## Problem details:
Retype all the entries word for word, but omit the pictures.

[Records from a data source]
◇ ◇ ◇ ◇ ◇
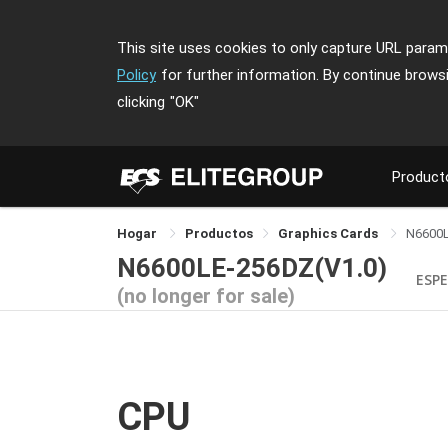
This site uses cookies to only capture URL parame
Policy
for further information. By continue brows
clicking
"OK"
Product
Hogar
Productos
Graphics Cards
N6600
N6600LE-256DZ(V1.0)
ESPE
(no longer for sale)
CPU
◇ ◇ ◇ ◇ ◇
## Reply to the task:
This site uses cookies to only capture URL parame
Policy
for further information. By continue brows
clicking
"OK"
Product
Hogar
Productos
Graphics Cards
N6600
N6600LE-256DZ(V1.0)
ESPE
(no longer for sale)
CPU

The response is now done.